MSHA has urged the use of qualified welders to inspect welds and metal components, and also to train users, after taking note of several fatalities that were tied to damaged or defective welds on aerial lifts.
In one noted incident, a mechanic died while being lowered in an electro-hydraulic aerial lift. In that event, a weld splice fractured on a recently repaired lift arm, which resulted in the arm striking the victim in the head. MSHA found that the weld failed because of poor weld quality from an improper repair.
In another incident MSHA reviewed, a welder died while being lowered in an electro-hydraulic aerial lift. The lift arm in this case “catastrophically fractured” at a critical weld point where the arm support was connected to the lift cylinder.
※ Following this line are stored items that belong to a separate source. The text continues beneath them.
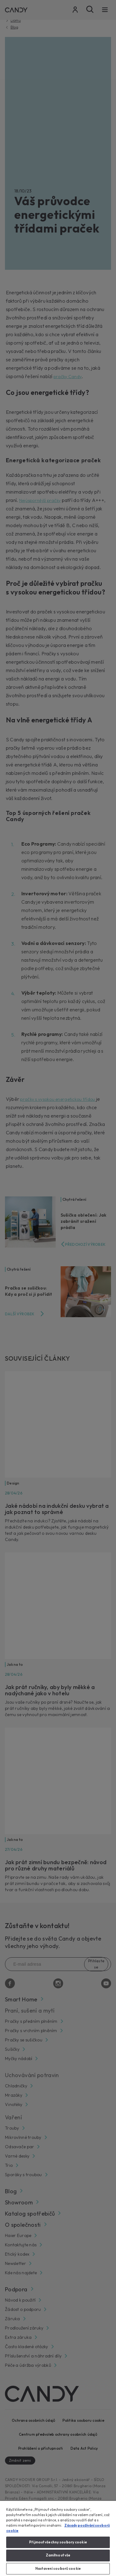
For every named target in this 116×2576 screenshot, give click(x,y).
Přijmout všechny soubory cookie (58, 2542)
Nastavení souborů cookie (58, 2568)
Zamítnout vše (58, 2555)
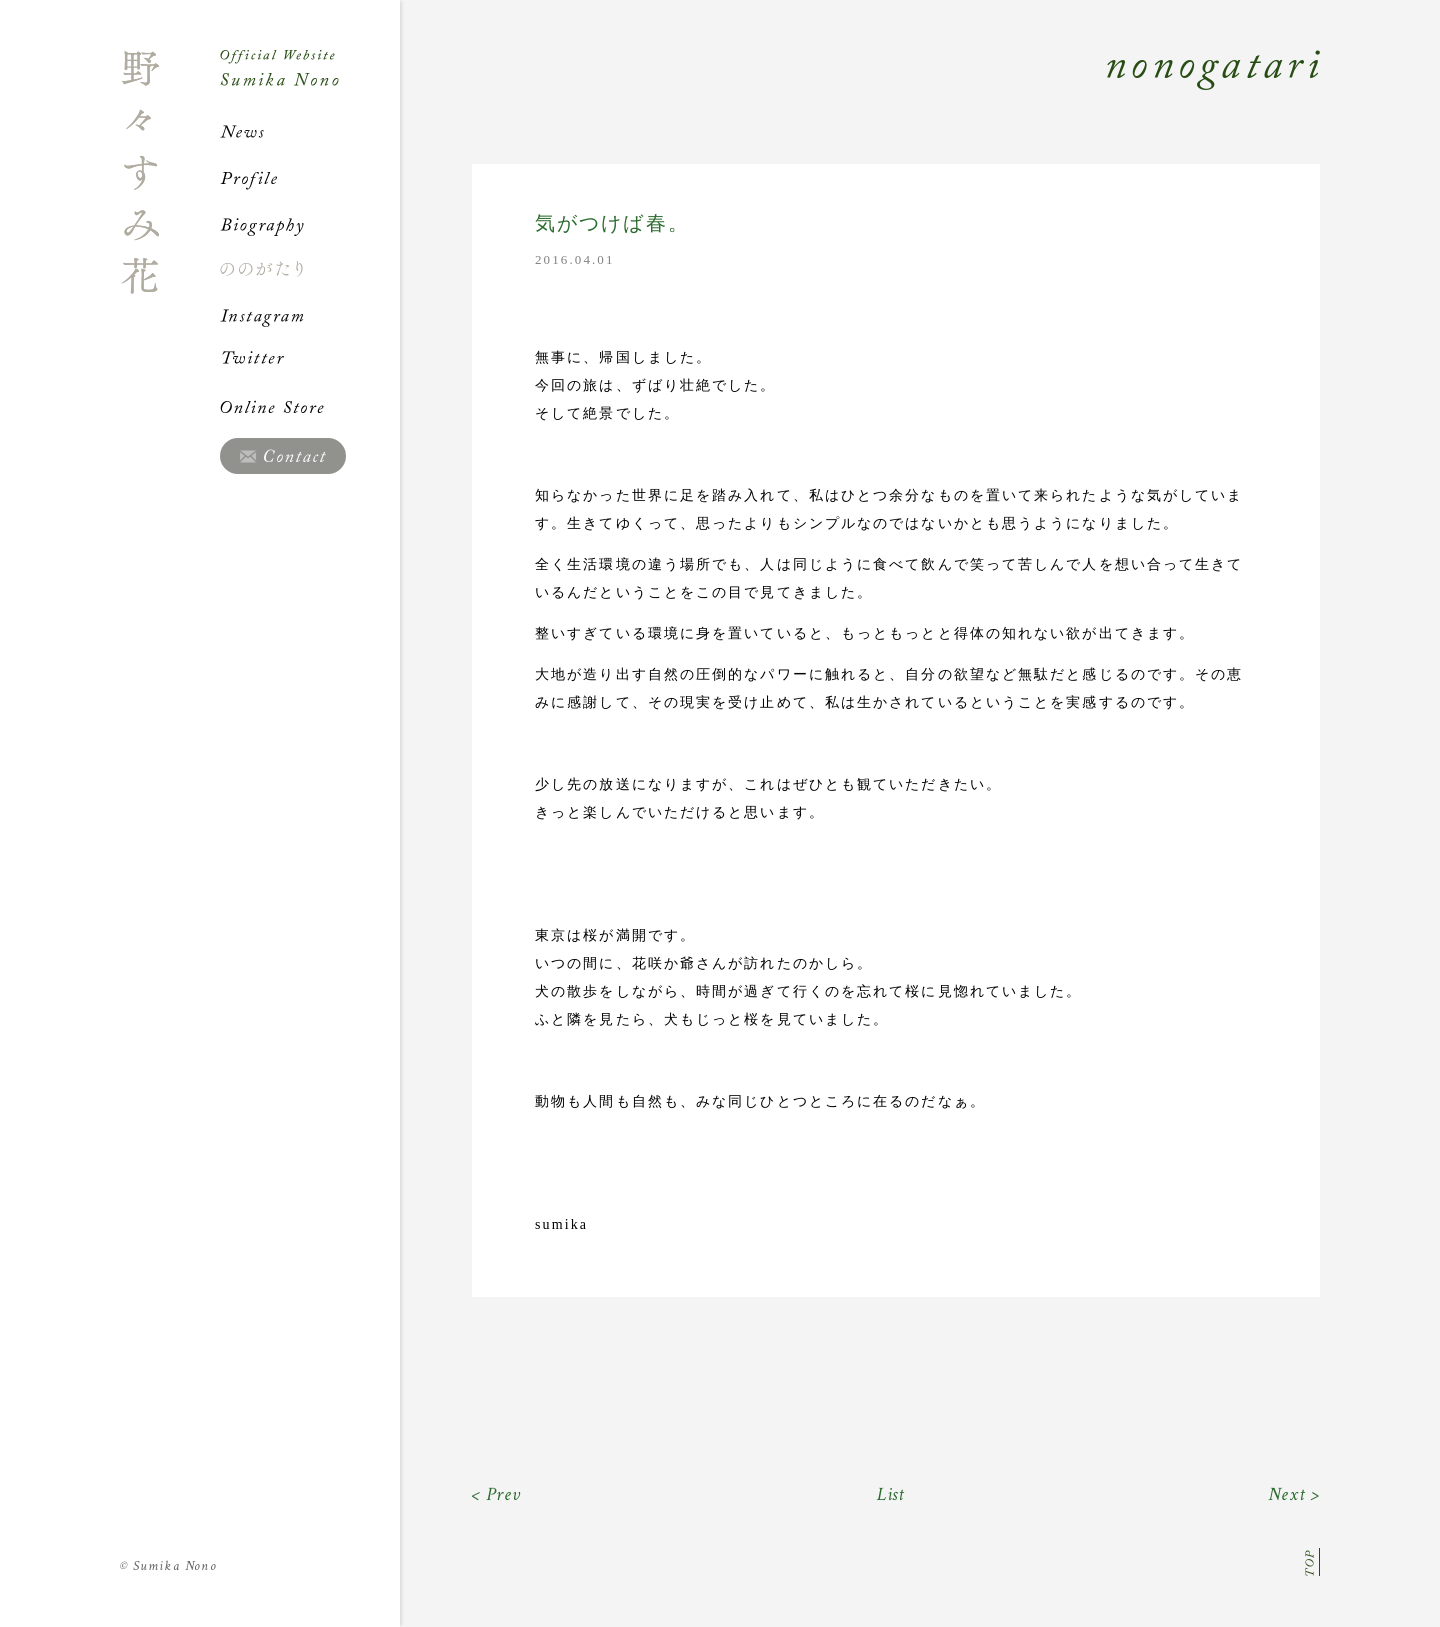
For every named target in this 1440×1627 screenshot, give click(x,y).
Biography (310, 224)
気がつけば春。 (612, 223)
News (310, 132)
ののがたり (310, 269)
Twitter (310, 361)
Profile (310, 178)
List (891, 1494)
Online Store (310, 407)
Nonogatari (860, 92)
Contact (283, 456)
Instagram (310, 315)
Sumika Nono (168, 1566)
It also found that the weld and surrounding metal had undetected cracks before the failure.
In its release of best practices, MSHA asked that mines have only qualified welders perform all welding duties at mines, and inspect welds after installation and repairs along with routinely over its service life.
Additionally, workers should determine the service/fatigue life of mechanical systems or parts by consulting with the manufacturer, and routine examinations should be performed of metal components for signs of weakness, corrosion, fatigue cracks, bends, buckling, deflection and missing connectors.
Finally, MSHA said nondestructive test methods should be employed to detect indistinguishable cracks, and all cracked mechanical components should be removed from service. All workers, too, should be trained in proper lift operation, including not exceeding their design capacity.